The Kingsmill Resort has 425 rooms, five restaurants, 17000 sqft of conference space, a spa and fitness center, marina, and a 15-court tennis center. Three championship golf courses (two at the resort, one private) surround the resort and are nestled within a large planned community (management of which is not part of the Kingsmill Resort). The resort has hosted a total of 29 professional golf tournaments from 1981 until 2009, among them LPGA and PGA Tour events. The resort has also been a perennial venue for political conferences, such as national governors conferences and congressional caucuses.

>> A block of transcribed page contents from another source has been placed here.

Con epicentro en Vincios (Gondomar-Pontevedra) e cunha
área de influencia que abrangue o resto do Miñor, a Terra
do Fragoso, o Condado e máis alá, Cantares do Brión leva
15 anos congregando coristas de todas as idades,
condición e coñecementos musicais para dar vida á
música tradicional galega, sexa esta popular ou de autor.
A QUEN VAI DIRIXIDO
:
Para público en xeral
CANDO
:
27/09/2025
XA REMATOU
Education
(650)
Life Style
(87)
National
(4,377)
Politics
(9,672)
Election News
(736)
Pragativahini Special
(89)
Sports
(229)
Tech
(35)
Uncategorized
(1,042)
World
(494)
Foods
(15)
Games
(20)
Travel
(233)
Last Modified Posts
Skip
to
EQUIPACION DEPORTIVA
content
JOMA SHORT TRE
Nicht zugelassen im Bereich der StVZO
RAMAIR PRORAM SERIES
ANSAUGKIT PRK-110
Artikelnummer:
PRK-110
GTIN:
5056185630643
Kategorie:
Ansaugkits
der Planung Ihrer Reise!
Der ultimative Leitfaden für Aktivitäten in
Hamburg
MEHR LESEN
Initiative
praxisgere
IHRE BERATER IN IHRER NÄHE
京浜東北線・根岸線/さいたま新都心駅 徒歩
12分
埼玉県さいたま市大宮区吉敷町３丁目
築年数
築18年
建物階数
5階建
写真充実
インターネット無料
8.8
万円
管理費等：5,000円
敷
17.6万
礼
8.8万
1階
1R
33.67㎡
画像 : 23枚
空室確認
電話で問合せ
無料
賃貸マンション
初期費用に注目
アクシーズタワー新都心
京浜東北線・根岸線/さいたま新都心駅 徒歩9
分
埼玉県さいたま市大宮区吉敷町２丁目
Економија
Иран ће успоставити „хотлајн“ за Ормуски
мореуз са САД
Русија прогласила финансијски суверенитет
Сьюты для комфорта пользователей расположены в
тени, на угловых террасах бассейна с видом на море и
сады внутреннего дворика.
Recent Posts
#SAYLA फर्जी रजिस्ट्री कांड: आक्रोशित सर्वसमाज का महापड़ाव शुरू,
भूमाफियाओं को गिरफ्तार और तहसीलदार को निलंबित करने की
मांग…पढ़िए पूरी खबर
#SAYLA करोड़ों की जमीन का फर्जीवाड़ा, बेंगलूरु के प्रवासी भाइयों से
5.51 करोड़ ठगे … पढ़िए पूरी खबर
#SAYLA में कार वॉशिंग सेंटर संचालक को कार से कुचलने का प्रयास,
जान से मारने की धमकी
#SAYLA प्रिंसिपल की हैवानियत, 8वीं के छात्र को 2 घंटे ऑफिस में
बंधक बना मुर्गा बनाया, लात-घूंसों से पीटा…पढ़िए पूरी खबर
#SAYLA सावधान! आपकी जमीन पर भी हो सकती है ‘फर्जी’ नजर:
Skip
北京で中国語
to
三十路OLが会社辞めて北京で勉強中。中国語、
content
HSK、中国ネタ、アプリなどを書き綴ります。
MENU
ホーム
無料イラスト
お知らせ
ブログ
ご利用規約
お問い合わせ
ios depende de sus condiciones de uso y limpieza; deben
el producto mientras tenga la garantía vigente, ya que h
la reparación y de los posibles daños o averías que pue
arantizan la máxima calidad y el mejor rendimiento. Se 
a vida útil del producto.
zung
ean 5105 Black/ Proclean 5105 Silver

The area features the three main sites of the Historic Triangle of Colonial Virginia which are linked by the Colonial Parkway (Jamestown, Colonial Williamsburg, and Yorktown), as well as the Busch Gardens Williamsburg and Water Country USA theme parks, joined by smaller attractions, hotels, time-sharing developments, restaurants, retirement complexes, and other venues.

==Development history==
Beginning in the early 1970s, largely on a 2900 acre tract of property which was formerly part of the Kingsmill Plantation, the Kingsmill Resort was developed by Anheuser-Busch (A-B) as a portion of the brewing company's development of diversified activities in the Williamsburg area, which grew to include not only the brewery, but the Busch Gardens Williamsburg theme park, and large upscale developments of residential and office park properties such as that at McLaws Circle.

The St. Louis-based brewer invested in the area following negotiations held between August Busch, II and Winthrop Rockefeller, a son of Colonial Williamsburg's initial chief mentor, John D. Rockefeller Jr. Winthrop Rockefeller had been serving as both governor of Arkansas and chairman of Colonial Williamsburg in the 1960s and 1970s. (Water Country USA, a local water park, was acquired by A-B in the 1990s, and added to the company's theme park activities, which include a number of SeaWorld properties in other states as well).

==Divestiture by A-B, InBev==
In the last part of the 20th and early into the 21st century, as a brewer, A-B found itself increasingly in tough competition in an increasingly global market.

In 2008, after initially resisting an unsolicited stock bid, A-B announced it had reached an agreement to be acquired by the even larger Belgium-based InBev, the world's largest brewing company. The newer owners announced plans to sell off the portions of A-B activities which were not part of the core beverage business as it worked to reduce debt incurred to fund the acquisition.

As A-B had been a major employer and strong community supporter for many years, there was widespread speculation and more than a little apprehension about who might ultimately acquire and control the theme parks, the resort, and other Busch developments in the region.

==New owners, future==
Since then, the Blackstone Group acquired the company's 10 theme parks, including two near Williamsburg.

In July 2010, it was announced that Xanterra had entered into an agreement, to purchase and operate the Kingsmill Resort. In 1968, Xanterra became the successor to the Fred Harvey Company established by entrepreneur Fred Harvey in 1875. Xanterra was acquired by Denver-based billionaire Philip Anschutz in 2008 and has operated in national and state parks across the United States, especially in the Western regions.

In March 2017, Fort Worth-based Escalante Golf acquired Kingsmill Resort.